Neat article. Thank you.
“Beauty reveals that evolution is neither an iterative chiseling of living organisms by a domineering landscape nor a frenzied collision of chance events. Rather, evolution is an intricate clockwork of physics, biology and perception in which every moving part influences another in both subtle and profound ways. Its gears are so innumerable and dynamic — so susceptible to serendipity and mishap — that even a single outcome of its ceaseless ticking can confound science for centuries.”
He sums it up very well.
It reminds me of a couple other commentaries on our fascination with beauty: “The Sneetches”, which I just read to my kids last week, about our desire for sameness; and Sherlock Holmes’ “Sermon on Beauty,”:
“‘What a lovely thing a rose is!’
“He walked past the couch to the open window and held up the drooping stalk of a moss-rose, looking down at the dainty blend of crimson and green. It was a new phase of his character to me, for I had never before seen him show any keen interest in natural objects.
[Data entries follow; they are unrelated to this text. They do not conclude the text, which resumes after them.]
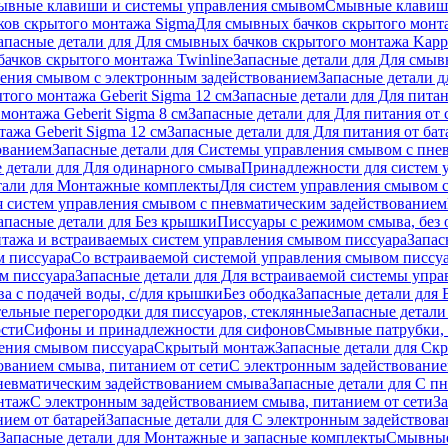
ывные клавиши и системы управления смывом
Смывные клави
ков скрытого монтажа Sigma
Для смывных бачков скрытого монт
апасные детали для Для смывных бачков скрытого монтажа Kapp
ачков скрытого монтажа Twinline
Запасные детали для Для смыв
ения смывом с электронным задействованием
Запасные детали 
того монтажа Geberit Sigma 12 см
Запасные детали для Для питан
монтажа Geberit Sigma 8 см
Запасные детали для Для питания от 
ажа Geberit Sigma 12 см
Запасные детали для Для питания от бат
ованием
Запасные детали для Системы управления смывом с пне
 детали для Для одинарного смыва
Принадлежности для систем 
тали для Монтажные комплекты
Для систем управления смывом 
я систем управления смывом с пневматическим задействованием
апасные детали для Без крышки
Писсуары с режимом смыва, без 
тажа и встраиваемых систем управления смывом писсуара
Запас
м писсуара
Со встраиваемой системой управления смывом писсу
м писсуара
Запасные детали для Для встраиваемой системы упр
а с подачей воды, с/для крышки
Без ободка
Запасные детали для 
тельные перегородки для писсуаров, стеклянные
Запасные детали
ости
Сифоны и принадлежности для сифонов
Смывные патрубки, 
ения смывом писсуара
Скрытый монтаж
Запасные детали для Ск
ованием смыва, питанием от сети
С электронным задействование
невматическим задействованием смыва
Запасные детали для С п
нтаж
С электронным задействованием смыва, питанием от сети
З
ием от батарей
Запасные детали для С электронным задействова
Запасные детали для Монтажные и запасные комплекты
Смывные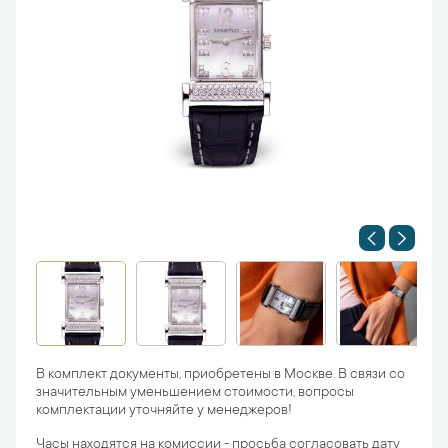
В комплект документы, приобретены в Москве. В связи со
значительным уменьшением стоимости, вопросы
комплектации уточняйте у менеджеров!
Часы находятся на комиссии - просьба согласовать дату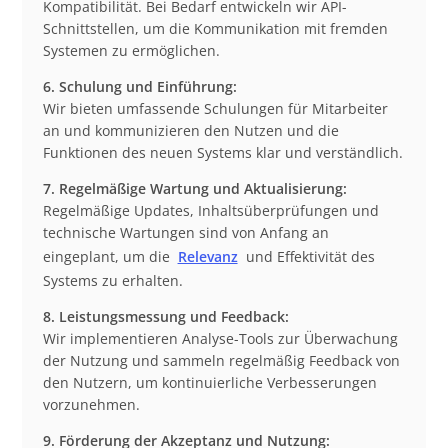
Kompatibilität. Bei Bedarf entwickeln wir API-
Schnittstellen, um die Kommunikation mit fremden
Systemen zu ermöglichen.
6. Schulung und Einführung:
Wir bieten umfassende Schulungen für Mitarbeiter
an und kommunizieren den Nutzen und die
Funktionen des neuen Systems klar und verständlich.
7. Regelmäßige Wartung und Aktualisierung:
Regelmäßige Updates, Inhaltsüberprüfungen und
technische Wartungen sind von Anfang an
eingeplant, um die
Relevanz
und Effektivität des
Systems zu erhalten.
8. Leistungsmessung und Feedback:
Wir implementieren Analyse-Tools zur Überwachung
der Nutzung und sammeln regelmäßig Feedback von
den Nutzern, um kontinuierliche Verbesserungen
vorzunehmen.
9. Förderung der Akzeptanz und Nutzung: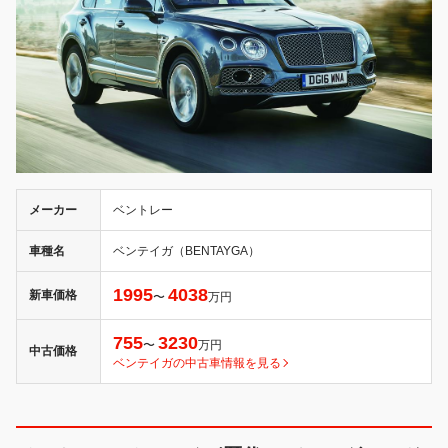
メーカー
ベントレー
車種名
ベンテイガ（BENTAYGA）
1995
4038
新車価格
〜
万円
755
3230
〜
万円
中古価格
ベンテイガの中古車情報を見る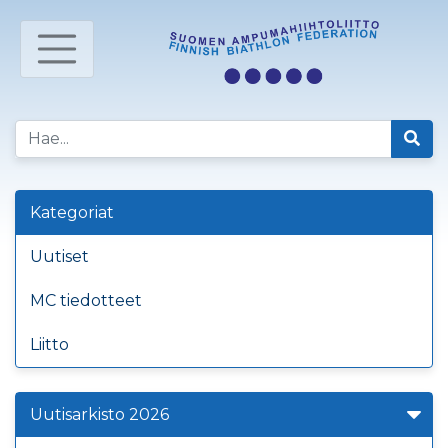
Kategoriat
Uutiset
MC tiedotteet
Liitto
Uutisarkisto 2026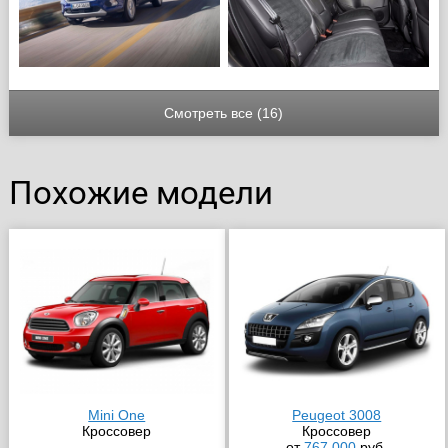
Смотреть все (16)
Похожие модели
Mini One
Peugeot 3008
Кроссовер
Кроссовер
от
767 000
руб.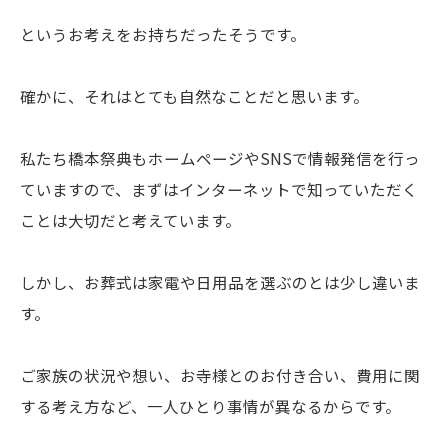
というお考えをお持ちだったそうです。
確かに、それはとても自然なことだと思います。
私たち橋本祭典もホームページやSNSで情報発信を行っ
ていますので、まずはインターネットで知っていただく
ことは大切だと考えています。
しかし、お葬式は家電や日用品を選ぶのとは少し違いま
す。
ご家族の状況や想い、お寺様とのお付き合い、費用に関
する考え方など、一人ひとり事情が異なるからです。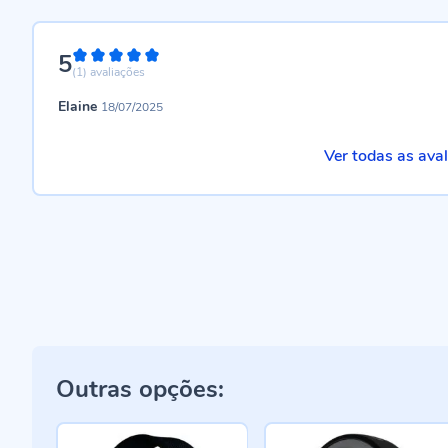
5
100%
(1)
avaliações
Elaine
18/07/2025
Ver todas as ava
Outras opções: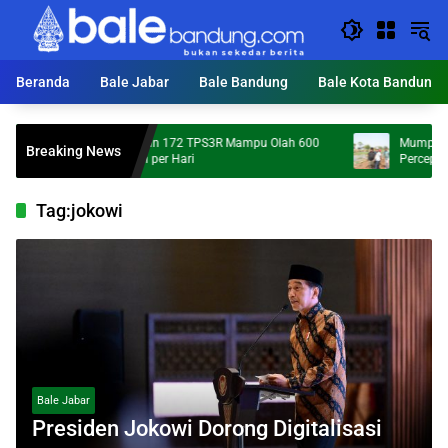
Langsung
ke
konten
Beranda
Bale Jabar
Bale Bandung
Bale Kota Bandung
KDS Targetkan 172 TPS3R Mampu Olah 600
Mumpung Kemarau,
Breaking News
Ton Sampah per Hari
Percepatan Normal
Tag:
jokowi
Bale Jabar
Presiden Jokowi Dorong Digitalisasi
“‘There is nothing in which deduction is so necessary as in religion,” said he, leaning with his back against the shutters. “It can be built up as an exact science by the reasoner. Our highest assurance of the goodness of Providence seems to me to rest in the flowers. All other things, our powers, our desires, our food, are all really necessary for our existence in the first instance. But this rose is an extra. Its smell and its colour are an embellishment of life, not a condition of it. It is only goodness which gives extras, and so I say again that we have much to hope from the flowers.’”
I’m not sure how that reflects on religion; but it’s an interesting concept and link.